Without using a calculator (which students did not have access to during the exam), it is clear that the dot product between Song 0’s title and Song 2’s title is the highest, hence Song 2’s title is the most similar to Song 0’s.



Problem 14

Consider the following corpus:

Document number Content
1 yesterday rainy today sunny
2 yesterday sunny today sunny
3 today rainy yesterday today
4 yesterday yesterday today today


Problem 14.1

Using a bag-of-words representation, which two documents have the largest dot product? Show your work, then write your final answer in the blanks below.

Documents ____ and ____

Answer: Documents 3 and 4

The bag-of-words representation for the documents is:

Document number yesterday rainy today sunny
1 1 1 1 1
2 1 0 1 2
3 1 1 2 0
4 2 0 2 0

The dot product between documents 3 and 4 is 6, which is the highest among all pairs of documents.


Problem 14.2

Using a bag-of-words representation, what is the cosine similarity between documents 2 and 3? Show your work below, then write your final answer in the blank below.

Answer: \frac{1}{2}

The dot product between documents 2 and 3 is: 1 + 0 + 2 + 0 = 3 The magnitude of document 2 is equal to document 3 and is: \sqrt{1^2 + 0 ^2 + 1^2 + 2^2} = \sqrt{6} So, the cosine similarity is \frac{3}{\sqrt{6}\times\sqrt{6}} = \frac{1}{2}


Problem 14.3

Which words have a TF-IDF score 0 for all four documents? Assume that we use base-2 logarithms. Select all the words that apply.
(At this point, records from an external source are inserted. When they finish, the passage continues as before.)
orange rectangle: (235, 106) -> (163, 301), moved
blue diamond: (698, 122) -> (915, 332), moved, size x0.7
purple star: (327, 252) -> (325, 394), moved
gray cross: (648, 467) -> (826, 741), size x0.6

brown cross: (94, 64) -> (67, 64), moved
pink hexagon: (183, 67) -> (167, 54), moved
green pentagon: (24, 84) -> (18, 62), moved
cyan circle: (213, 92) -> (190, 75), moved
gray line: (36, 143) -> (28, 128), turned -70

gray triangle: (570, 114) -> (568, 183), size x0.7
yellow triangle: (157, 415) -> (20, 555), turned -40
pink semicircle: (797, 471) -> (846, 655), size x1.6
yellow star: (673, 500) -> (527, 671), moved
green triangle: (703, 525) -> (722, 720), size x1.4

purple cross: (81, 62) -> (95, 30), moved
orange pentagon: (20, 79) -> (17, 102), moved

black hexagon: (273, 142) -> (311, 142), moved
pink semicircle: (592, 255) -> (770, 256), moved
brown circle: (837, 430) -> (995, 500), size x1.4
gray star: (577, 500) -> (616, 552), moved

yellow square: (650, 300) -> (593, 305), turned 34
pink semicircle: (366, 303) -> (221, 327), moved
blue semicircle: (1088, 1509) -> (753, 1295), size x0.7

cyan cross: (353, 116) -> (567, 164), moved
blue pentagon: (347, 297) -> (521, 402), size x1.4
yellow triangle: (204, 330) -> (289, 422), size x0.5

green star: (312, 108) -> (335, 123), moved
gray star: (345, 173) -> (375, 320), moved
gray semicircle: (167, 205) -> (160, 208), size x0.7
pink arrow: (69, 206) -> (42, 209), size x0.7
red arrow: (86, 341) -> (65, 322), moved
Answer: yesterday and today

Remember,

\text{tf-idf}(t, d) = \text{tf}(t, d) \cdot \text{idf}(t)

where \text{tf}(d, t), the term frequency of term t in document d, is the proportion of terms in d that are equal to t, and \text{idf}(t) = \log \left( \frac{\text{number of documents}}{\text{number of documents containing $t$}} \right).

In order for \text{tf-idf}(t, d) to be 0, either t must not be in document d (meaning \text{tf}(t, d) = 0), or t is in every document (meaning \text{idf}(t) = \log(\frac{n}{n}) = \log(1) = 0). In this case, we’re looking for words that have a \text{tf-idf} of 0 across all documents, which means we’re looking for words that have a \text{idf}(t) of 0, meaning they’re in every document. The words that are in every document are yesterday and today.